>>>
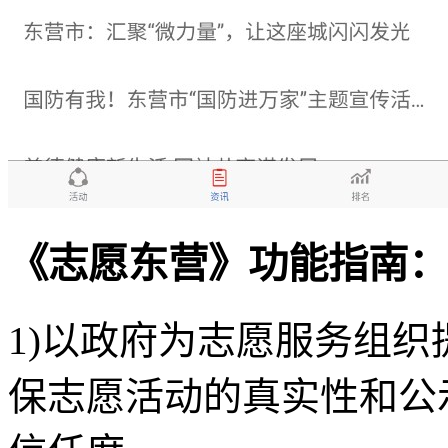
《志愿东营》功能指南：
1)以政府为志愿服务组
保志愿活动的真实性和公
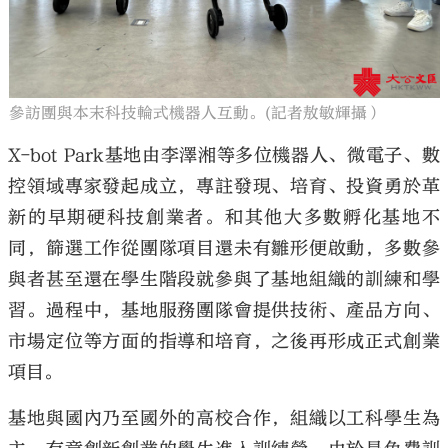
參訪團與本末科技輪式機器人互動。(記者敖敏輝攝）
X-bot Park基地由李澤湘等多位機器人、微電子、數
控領域專家發起成立，專註發現、培育、投資勇於革
新的早期硬科技創業者。和其他大多數孵化基地不
同，篩選工作從團隊項目還未有雛形便啟動，多數參
與者甚至還在學生階段就參與了基地組織的訓練和學
習。過程中，基地服務團隊會提供技術、產品方向、
市場定位等方面的指導和培育，之後再形成正式創業
項目。
基地與國內乃至國外的高校合作，組織以工科學生為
<<<
> [WORK TASK]
Set down, unchanged, the line that contains "新的早期硬科技創業者。和其他大多數孵化基地不" together with every later line in the records, through the last one.

> [TASK SOLUTION]
新的早期硬科技創業者。和其他大多數孵化基地不
同，篩選工作從團隊項目還未有雛形便啟動，多數參
與者甚至還在學生階段就參與了基地組織的訓練和學
習。過程中，基地服務團隊會提供技術、產品方向、
市場定位等方面的指導和培育，之後再形成正式創業
項目。
基地與國內乃至國外的高校合作，組織以工科學生為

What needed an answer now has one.